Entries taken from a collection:
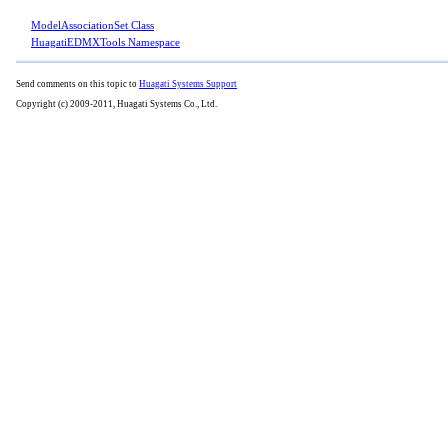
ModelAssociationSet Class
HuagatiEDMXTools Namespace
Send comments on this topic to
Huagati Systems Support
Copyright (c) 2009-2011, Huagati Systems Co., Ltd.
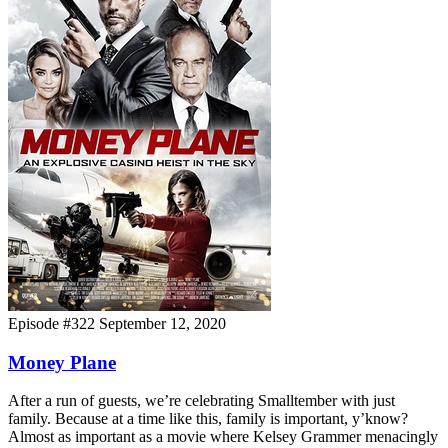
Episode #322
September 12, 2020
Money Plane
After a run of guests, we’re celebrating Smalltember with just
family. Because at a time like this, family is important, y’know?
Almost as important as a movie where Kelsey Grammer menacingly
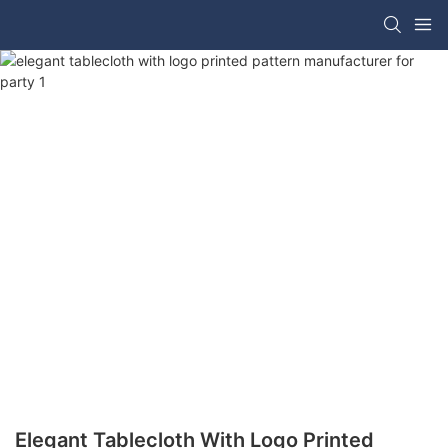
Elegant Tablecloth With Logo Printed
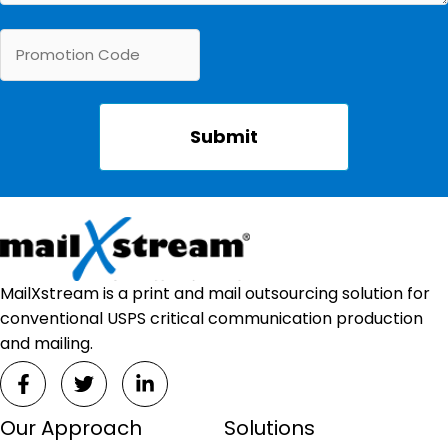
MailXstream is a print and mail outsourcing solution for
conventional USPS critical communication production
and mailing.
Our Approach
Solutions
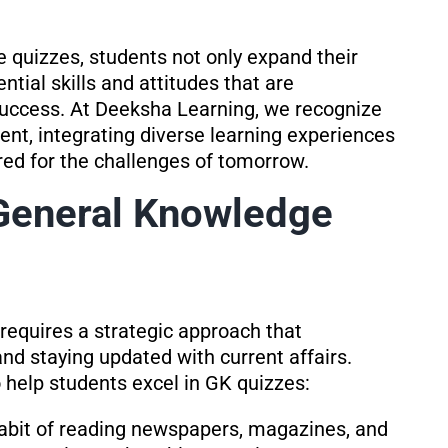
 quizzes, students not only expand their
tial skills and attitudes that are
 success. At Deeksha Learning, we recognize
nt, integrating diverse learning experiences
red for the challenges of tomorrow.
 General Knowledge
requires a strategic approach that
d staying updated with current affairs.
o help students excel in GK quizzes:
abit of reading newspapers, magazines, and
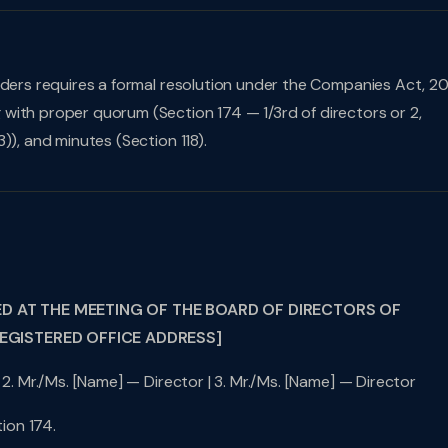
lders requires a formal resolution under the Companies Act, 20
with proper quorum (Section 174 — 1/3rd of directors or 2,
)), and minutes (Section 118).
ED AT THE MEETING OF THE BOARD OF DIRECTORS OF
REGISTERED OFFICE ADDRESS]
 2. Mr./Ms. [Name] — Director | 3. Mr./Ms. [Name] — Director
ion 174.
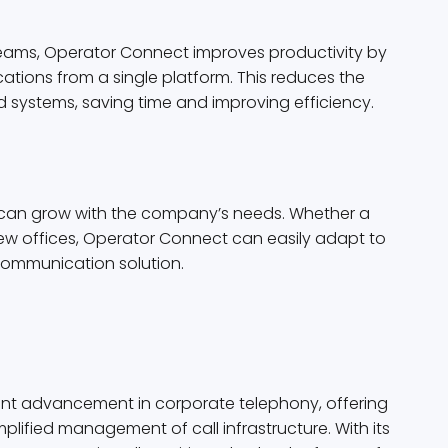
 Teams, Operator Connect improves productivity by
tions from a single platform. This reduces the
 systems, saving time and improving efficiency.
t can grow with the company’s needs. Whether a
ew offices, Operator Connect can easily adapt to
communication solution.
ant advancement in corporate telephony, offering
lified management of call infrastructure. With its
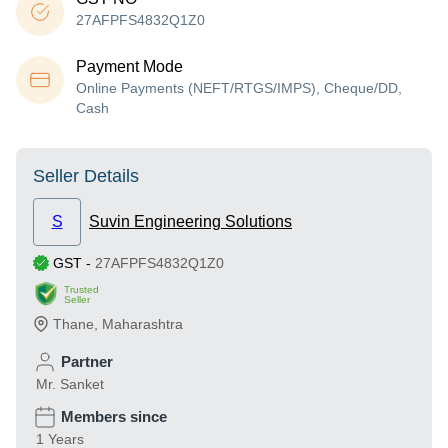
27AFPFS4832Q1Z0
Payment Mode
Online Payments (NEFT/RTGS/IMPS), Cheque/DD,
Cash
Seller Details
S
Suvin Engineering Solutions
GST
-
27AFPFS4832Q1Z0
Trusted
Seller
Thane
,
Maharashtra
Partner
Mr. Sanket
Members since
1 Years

Directions for this task:
Copy out, from the data above, every line holding the word "important".

Solved problem:
family. Because at a time like this, family is important, y’know?
Almost as important as a movie where Kelsey Grammer menacingly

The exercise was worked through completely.